Exercise prompt: Instruction for the data below: set down exactly the lines from the line with "Correo electrónico" to the line with "adicional y detallada", inclusive, and no others.

Transcribed page contents
== Segment start ==

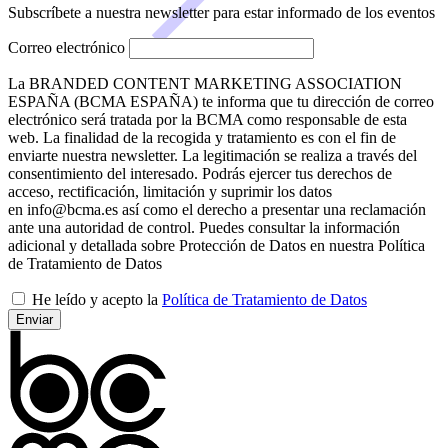
Subscríbete a nuestra newsletter para estar informado de los eventos
Correo electrónico
La BRANDED CONTENT MARKETING ASSOCIATION
ESPAÑA (BCMA ESPAÑA) te informa que tu dirección de correo
electrónico será tratada por la BCMA como responsable de esta
web. La finalidad de la recogida y tratamiento es con el fin de
enviarte nuestra newsletter. La legitimación se realiza a través del
consentimiento del interesado. Podrás ejercer tus derechos de
acceso, rectificación, limitación y suprimir los datos
en info@bcma.es así como el derecho a presentar una reclamación
ante una autoridad de control. Puedes consultar la información
adicional y detallada sobre Protección de Datos en nuestra Política
de Tratamiento de Datos
He leído y acepto la
Política de Tratamiento de Datos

== Segment end ==

Exercise output:
Correo electrónico
La BRANDED CONTENT MARKETING ASSOCIATION
ESPAÑA (BCMA ESPAÑA) te informa que tu dirección de correo
electrónico será tratada por la BCMA como responsable de esta
web. La finalidad de la recogida y tratamiento es con el fin de
enviarte nuestra newsletter. La legitimación se realiza a través del
consentimiento del interesado. Podrás ejercer tus derechos de
acceso, rectificación, limitación y suprimir los datos
en info@bcma.es así como el derecho a presentar una reclamación
ante una autoridad de control. Puedes consultar la información
adicional y detallada sobre Protección de Datos en nuestra Política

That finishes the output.